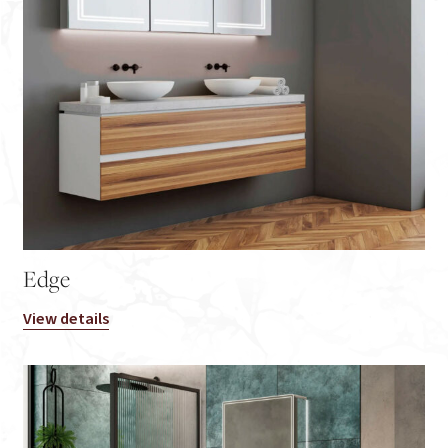
Edge
View details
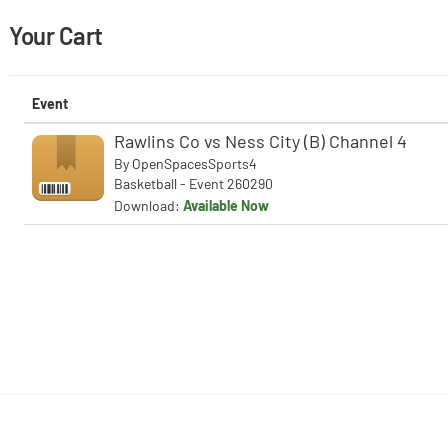
Your Cart
Event
Rawlins Co vs Ness City (B) Channel 4
By
OpenSpacesSports4
Basketball - Event 260290
Download:
Available Now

+--

*Problem description*:
The result should be the same data as above, line for line, with the pictures gone.

*Written solution*:
Edge
View details
Your Cart
Event
Rawlins Co vs Ness City (B) Channel 4
By
OpenSpacesSports4
Basketball - Event 260290
Download:
Available Now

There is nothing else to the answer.